## Exercise brief
Each line of the entries below that includes "mail" belongs in your answer.

## Supplied records
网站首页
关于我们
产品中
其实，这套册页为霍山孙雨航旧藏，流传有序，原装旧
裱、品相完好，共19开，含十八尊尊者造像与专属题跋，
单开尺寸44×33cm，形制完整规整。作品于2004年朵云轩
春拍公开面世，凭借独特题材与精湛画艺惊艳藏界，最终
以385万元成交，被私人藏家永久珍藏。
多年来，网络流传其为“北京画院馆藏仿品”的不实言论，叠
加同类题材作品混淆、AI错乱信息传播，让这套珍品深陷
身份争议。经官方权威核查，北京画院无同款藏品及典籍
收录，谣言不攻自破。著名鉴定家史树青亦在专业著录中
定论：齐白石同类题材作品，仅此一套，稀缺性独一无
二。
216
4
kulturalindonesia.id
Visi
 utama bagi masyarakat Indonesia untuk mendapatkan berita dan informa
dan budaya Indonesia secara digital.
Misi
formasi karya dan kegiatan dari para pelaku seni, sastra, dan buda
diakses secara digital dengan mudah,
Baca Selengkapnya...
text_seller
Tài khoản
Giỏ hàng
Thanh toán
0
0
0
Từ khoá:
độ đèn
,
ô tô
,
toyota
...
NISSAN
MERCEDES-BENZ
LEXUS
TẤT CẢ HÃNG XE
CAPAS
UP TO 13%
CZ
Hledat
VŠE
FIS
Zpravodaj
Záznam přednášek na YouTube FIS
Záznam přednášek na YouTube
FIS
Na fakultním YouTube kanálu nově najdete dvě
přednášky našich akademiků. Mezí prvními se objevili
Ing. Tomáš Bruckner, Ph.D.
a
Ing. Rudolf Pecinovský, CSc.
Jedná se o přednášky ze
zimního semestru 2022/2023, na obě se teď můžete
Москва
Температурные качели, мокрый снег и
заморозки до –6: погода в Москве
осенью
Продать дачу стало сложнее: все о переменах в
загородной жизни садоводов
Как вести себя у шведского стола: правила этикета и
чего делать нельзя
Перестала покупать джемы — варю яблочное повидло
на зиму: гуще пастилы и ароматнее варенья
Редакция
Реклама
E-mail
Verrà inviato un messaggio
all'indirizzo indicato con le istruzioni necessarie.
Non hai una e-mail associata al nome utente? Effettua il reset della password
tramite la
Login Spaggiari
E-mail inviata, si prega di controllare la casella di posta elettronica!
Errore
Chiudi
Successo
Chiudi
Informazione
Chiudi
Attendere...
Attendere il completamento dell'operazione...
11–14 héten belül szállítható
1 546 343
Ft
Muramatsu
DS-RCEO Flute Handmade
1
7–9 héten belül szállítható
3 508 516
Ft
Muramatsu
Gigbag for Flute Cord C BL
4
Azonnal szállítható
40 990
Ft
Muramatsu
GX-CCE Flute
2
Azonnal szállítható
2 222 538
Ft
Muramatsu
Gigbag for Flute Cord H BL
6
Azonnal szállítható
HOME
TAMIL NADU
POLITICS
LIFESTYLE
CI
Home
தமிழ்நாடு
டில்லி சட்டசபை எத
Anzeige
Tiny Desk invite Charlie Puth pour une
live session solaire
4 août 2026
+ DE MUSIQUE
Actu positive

## Written answer
E-mail
Non hai una e-mail associata al nome utente? Effettua il reset della password
E-mail inviata, si prega di controllare la casella di posta elettronica!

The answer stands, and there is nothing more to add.